[Extracted page text data]
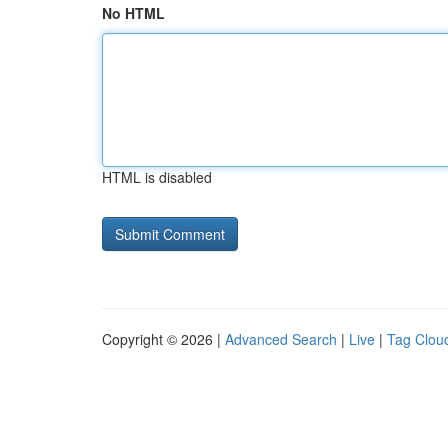
No HTML
HTML is disabled
Copyright © 2026 |
Advanced Search
|
Live
|
Tag Clou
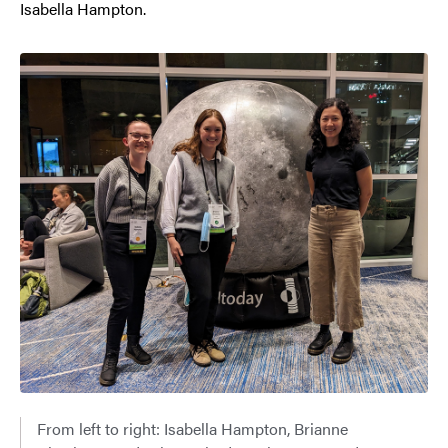
Isabella Hampton.
From left to right: Isabella Hampton, Brianne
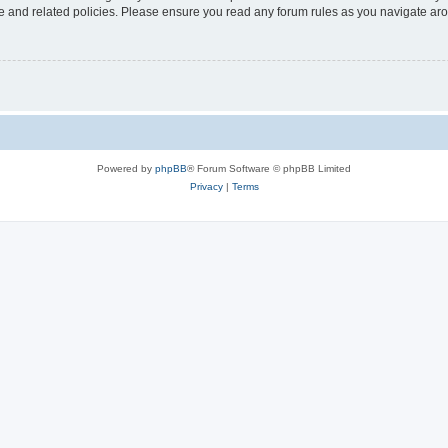
use and related policies. Please ensure you read any forum rules as you navigate ar
Powered by
phpBB
® Forum Software © phpBB Limited
Privacy
|
Terms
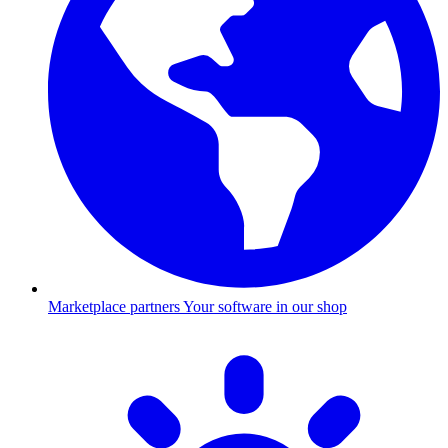
Marketplace partners
Your software in our shop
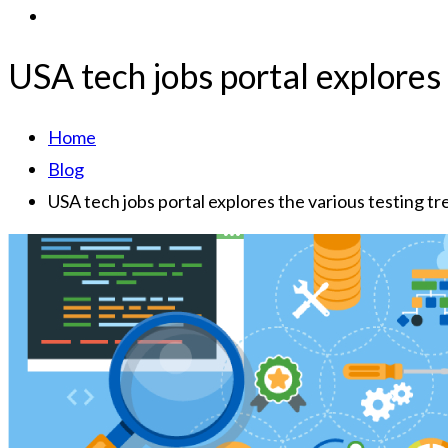
USA tech jobs portal explores
Home
Blog
USA tech jobs portal explores the various testing t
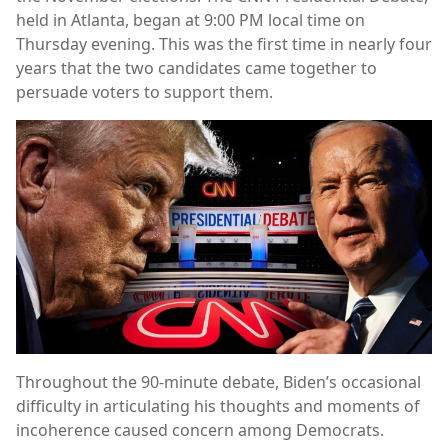
held in Atlanta, began at 9:00 PM local time on
Thursday evening. This was the first time in nearly four
years that the two candidates came together to
persuade voters to support them.
Throughout the 90-minute debate, Biden’s occasional
difficulty in articulating his thoughts and moments of
incoherence caused concern among Democrats.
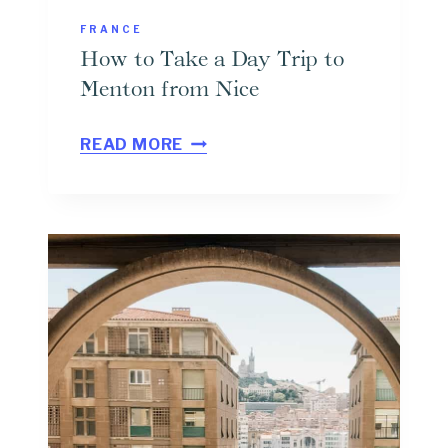
FRANCE
How to Take a Day Trip to
Menton from Nice
H
READ MORE
O
W
T
O
T
A
K
E
A
D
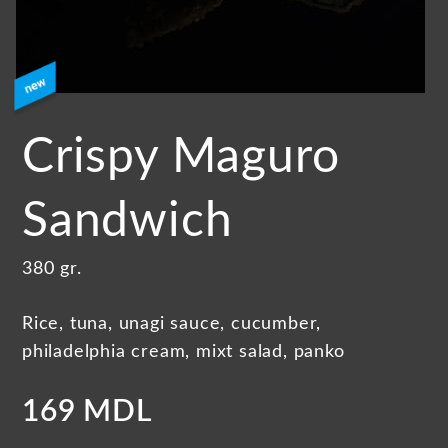
Crispy Maguro
Sandwich
380 gr.
Rice, tuna, unagi sauce, cucumber,
philadelphia cream, mixt salad, panko
169 MDL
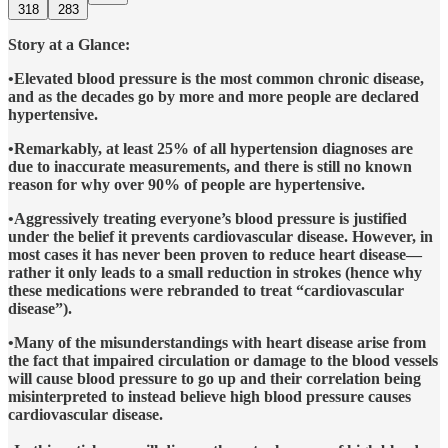
318
283
Story at a Glance:
•Elevated blood pressure is the most common chronic disease,
and as the decades go by more and more people are declared
hypertensive.
•Remarkably, at least 25% of all hypertension diagnoses are
due to inaccurate measurements, and there is still no known
reason for why over 90% of people are hypertensive.
•Aggressively treating everyone’s blood pressure is justified
under the belief it prevents cardiovascular disease. However, in
most cases it has never been proven to reduce heart disease—
rather it only leads to a small reduction in strokes (hence why
these medications were rebranded to treat “cardiovascular
disease”).
•Many of the misunderstandings with heart disease arise from
the fact that impaired circulation or damage to the blood vessels
will cause blood pressure to go up and their correlation being
misinterpreted to instead believe high blood pressure causes
cardiovascular disease.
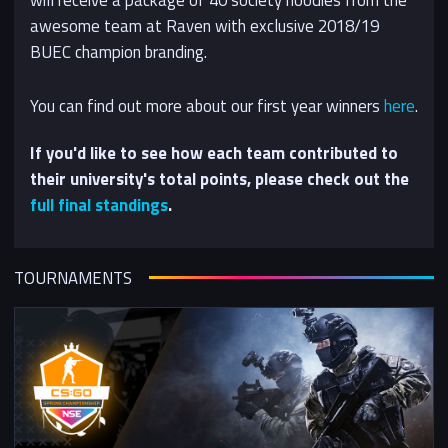
awesome team at Raven with exclusive 2018/19
BUEC champion branding.
You can find out more about our first year winners
here
.
If you'd like to see how each team contributed to
their university's total points, please check out the
full final standings
.
TOURNAMENTS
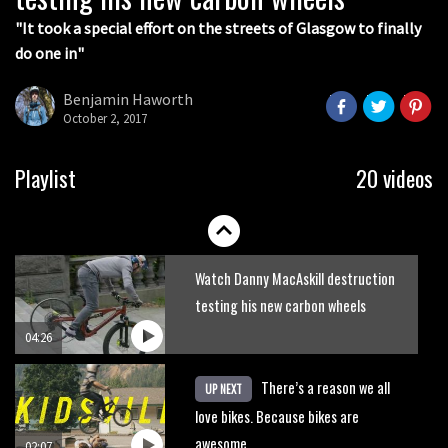
05:36
"It took a special effort on the streets of Glasgow to finally
do one in"
Grizedale Forest PMBA Enduro was a
marvellously mucky affair
Benjamin Haworth
October 2, 2017
06:32
Wyn Masters rides an e-bike UP the
Playlist
20 videos
Leogang downhill course
02:54
Watch Danny MacAskill destruction
testing his new carbon wheels
04:26
There’s a reason we all
UP NEXT
love bikes. Because bikes are
awesome.
02:07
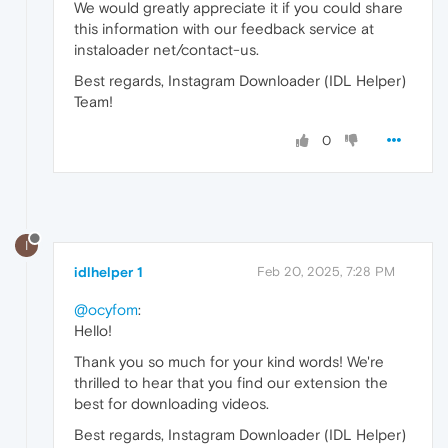
We would greatly appreciate it if you could share
this information with our feedback service at
instaloader net/contact-us.
Best regards, Instagram Downloader (IDL Helper)
Team!
0
I
idlhelper 1
Feb 20, 2025, 7:28 PM
@ocyfom
:
Hello!
Thank you so much for your kind words! We're
thrilled to hear that you find our extension the
best for downloading videos.
Best regards, Instagram Downloader (IDL Helper)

» WHAT YOU ARE ASKED TO DO:
When an image appears in the data, skip it and output the rest exactly.

» EXERCISE RESPONSE:
No HTML
HTML is disabled
Copyright © 2026 |
Advanced Search
|
Live
|
Tag Clou
Isabella Hampton.
From left to right: Isabella Hampton, Brianne
use and related policies. Please ensure you read any forum rules as you navigate ar
Powered by
phpBB
® Forum Software © phpBB Limited
Privacy
|
Terms
Marketplace partners
Your software in our shop
USA tech jobs portal explores
Home
Blog
USA tech jobs portal explores the various testing t
held in Atlanta, began at 9:00 PM local time on
Thursday evening. This was the first time in nearly four
years that the two candidates came together to
persuade voters to support them.
Throughout the 90-minute debate, Biden’s occasional
difficulty in articulating his thoughts and moments of
incoherence caused concern among Democrats.
FRANCE
How to Take a Day Trip to
Menton from Nice
H
READ MORE
O
W
T
O
T
A
K
E
A
D
Crispy Maguro
Sandwich
380 gr.
Rice, tuna, unagi sauce, cucumber,
philadelphia cream, mixt salad, panko
169 MDL
318
283
Story at a Glance:
•Elevated blood pressure is the most common chronic disease,
and as the decades go by more and more people are declared
hypertensive.
•Remarkably, at least 25% of all hypertension diagnoses are
due to inaccurate measurements, and there is still no known
reason for why over 90% of people are hypertensive.
•Aggressively treating everyone’s blood pressure is justified
under the belief it prevents cardiovascular disease. However, in
most cases it has never been proven to reduce heart disease—
rather it only leads to a small reduction in strokes (hence why
these medications were rebranded to treat “cardiovascular
disease”).
•Many of the misunderstandings with heart disease arise from
the fact that impaired circulation or damage to the blood vessels
will cause blood pressure to go up and their correlation being
misinterpreted to instead believe high blood pressure causes
cardiovascular disease.
awesome team at Raven with exclusive 2018/19
BUEC champion branding.
You can find out more about our first year winners
here
.
If you'd like to see how each team contributed to
their university's total points, please check out the
full final standings
.
TOURNAMENTS
05:36
"It took a special effort on the streets of Glasgow to finally
do one in"
Grizedale Forest PMBA Enduro was a
marvellously mucky affair
Benjamin Haworth
October 2, 2017
06:32
Wyn Masters rides an e-bike UP the
Playlist
20 videos
Leogang downhill course
02:54
Watch Danny MacAskill destruction
testing his new carbon wheels
04:26
There’s a reason we all
UP NEXT
love bikes. Because bikes are
awesome.
02:07
We would greatly appreciate it if you could share
this information with our feedback service at
instaloader net/contact-us.
Best regards, Instagram Downloader (IDL Helper)
Team!
0
I
idlhelper 1
Feb 20, 2025, 7:28 PM
@ocyfom
:
Hello!
Thank you so much for your kind words! We're
thrilled to hear that you find our extension the
best for downloading videos.
Best regards, Instagram Downloader (IDL Helper)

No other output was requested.